Obake (2014)
Photographic series
Walking as a process.
One night of wandering in Umeda, Osaka. Instructions: walking all night long.
Disappearing in the night, looking for ghosts.
The experience of nothingness, of wandering, searching for a meaning, an object, a ghost, all night long in this empty place where there were probably nothing but seekers.
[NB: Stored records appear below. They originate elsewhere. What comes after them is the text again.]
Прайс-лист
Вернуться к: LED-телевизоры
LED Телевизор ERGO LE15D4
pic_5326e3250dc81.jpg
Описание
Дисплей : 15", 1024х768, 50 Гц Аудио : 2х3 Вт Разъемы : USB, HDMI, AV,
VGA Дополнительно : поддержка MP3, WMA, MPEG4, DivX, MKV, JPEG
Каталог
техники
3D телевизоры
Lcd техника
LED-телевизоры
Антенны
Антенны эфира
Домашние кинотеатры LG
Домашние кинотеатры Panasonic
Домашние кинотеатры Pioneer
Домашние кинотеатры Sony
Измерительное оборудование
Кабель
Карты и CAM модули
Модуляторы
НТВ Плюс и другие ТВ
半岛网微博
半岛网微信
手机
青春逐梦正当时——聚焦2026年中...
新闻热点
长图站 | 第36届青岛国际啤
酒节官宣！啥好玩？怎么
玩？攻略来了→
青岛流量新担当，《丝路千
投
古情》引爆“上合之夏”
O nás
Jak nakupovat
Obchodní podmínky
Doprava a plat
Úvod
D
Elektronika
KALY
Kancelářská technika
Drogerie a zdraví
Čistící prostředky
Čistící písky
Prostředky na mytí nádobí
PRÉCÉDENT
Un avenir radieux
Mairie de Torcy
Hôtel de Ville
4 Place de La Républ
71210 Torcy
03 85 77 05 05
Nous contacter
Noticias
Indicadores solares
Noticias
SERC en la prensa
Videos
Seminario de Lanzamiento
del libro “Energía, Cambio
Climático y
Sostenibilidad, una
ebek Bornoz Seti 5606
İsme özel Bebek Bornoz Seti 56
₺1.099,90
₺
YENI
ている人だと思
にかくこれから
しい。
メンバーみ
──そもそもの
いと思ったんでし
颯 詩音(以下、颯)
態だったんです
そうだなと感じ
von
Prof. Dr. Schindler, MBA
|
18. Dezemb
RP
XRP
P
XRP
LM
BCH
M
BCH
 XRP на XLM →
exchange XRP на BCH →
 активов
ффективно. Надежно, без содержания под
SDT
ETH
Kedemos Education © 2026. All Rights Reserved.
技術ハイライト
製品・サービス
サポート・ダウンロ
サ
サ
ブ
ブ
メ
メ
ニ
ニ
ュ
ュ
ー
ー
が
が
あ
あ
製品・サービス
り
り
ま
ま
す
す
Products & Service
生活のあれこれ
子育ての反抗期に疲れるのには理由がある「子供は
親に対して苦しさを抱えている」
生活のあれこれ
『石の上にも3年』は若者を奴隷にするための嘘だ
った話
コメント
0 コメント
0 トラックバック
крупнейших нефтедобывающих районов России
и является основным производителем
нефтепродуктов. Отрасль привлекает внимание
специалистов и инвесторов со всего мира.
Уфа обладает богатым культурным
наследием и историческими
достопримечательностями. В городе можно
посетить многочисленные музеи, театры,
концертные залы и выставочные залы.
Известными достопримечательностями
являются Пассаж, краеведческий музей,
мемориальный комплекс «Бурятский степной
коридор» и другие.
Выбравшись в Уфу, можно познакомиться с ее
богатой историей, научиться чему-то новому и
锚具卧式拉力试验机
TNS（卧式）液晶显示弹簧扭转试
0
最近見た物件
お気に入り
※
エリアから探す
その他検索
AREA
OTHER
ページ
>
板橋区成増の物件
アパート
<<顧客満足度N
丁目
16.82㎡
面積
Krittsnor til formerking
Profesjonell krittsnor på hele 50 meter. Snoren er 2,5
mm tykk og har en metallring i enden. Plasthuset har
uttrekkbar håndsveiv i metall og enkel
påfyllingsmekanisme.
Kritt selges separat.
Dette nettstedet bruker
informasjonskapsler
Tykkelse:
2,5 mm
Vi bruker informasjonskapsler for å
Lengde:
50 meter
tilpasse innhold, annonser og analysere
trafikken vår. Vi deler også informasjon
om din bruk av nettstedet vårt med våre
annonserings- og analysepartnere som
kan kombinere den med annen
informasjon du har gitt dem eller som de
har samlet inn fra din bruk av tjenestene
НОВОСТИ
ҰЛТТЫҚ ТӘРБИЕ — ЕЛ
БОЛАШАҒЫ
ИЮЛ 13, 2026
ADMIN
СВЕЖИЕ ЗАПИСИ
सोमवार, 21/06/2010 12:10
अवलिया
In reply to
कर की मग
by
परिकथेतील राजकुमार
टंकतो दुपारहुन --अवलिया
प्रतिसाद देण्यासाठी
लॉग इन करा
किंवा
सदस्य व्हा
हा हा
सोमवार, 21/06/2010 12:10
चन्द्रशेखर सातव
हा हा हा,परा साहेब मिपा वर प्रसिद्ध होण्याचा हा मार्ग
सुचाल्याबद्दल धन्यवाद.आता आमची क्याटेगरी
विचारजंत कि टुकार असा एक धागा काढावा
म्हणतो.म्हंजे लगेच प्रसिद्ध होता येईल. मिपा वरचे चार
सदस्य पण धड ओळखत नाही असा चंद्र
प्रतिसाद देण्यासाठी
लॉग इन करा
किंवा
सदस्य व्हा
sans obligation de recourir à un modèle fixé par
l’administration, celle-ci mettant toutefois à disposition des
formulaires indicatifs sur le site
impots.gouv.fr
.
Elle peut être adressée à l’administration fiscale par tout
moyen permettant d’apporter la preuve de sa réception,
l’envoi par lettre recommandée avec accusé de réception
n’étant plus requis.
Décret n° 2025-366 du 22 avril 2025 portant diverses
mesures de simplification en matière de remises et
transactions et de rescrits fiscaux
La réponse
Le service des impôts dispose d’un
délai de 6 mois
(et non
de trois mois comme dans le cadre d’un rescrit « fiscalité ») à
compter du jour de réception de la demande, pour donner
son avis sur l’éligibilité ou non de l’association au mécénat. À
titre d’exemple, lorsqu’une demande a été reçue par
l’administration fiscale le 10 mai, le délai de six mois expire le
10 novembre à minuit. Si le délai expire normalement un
The word ghost (“obake”), in Japanese, can be translated as “the things that change.” I considered ghosts as some shapes or events that gradually change as we look for them or stare at them rather than a myth strictly speaking. Every night for two weeks, I shot pictures during systematic walks together with my friend and collaborator Marie Sommer. We could be alone or accompanied, either way deciding where we would go or simply walking randomly; the only rule was to walk all night long and every night. The series shows silhouettes fading in the dark, the fragile fleeting traces of apparitions met during long nocturnal walks in the Kansai region of Japan. We see the darkness of the surroundings and the highlights of both animate and inanimate subjects. Caught up wandering in a search for nothingness, I noticed a shift in my fellow travelers’ attitude, slightly moving to sweet madness. This physical and mental journey through deserted landscapes establishes the act of wandering as an active way of creating images.
This series is part of a corpus made in collaboration with Marie Sommer during a residency at PACT Zollverein (Essen), Kyoto Art Center (Kyoto) and Montévidéo (Marseille). My images from the series have been acquired by Marseille City Fund for Contemporary Art (FCAC Marseille).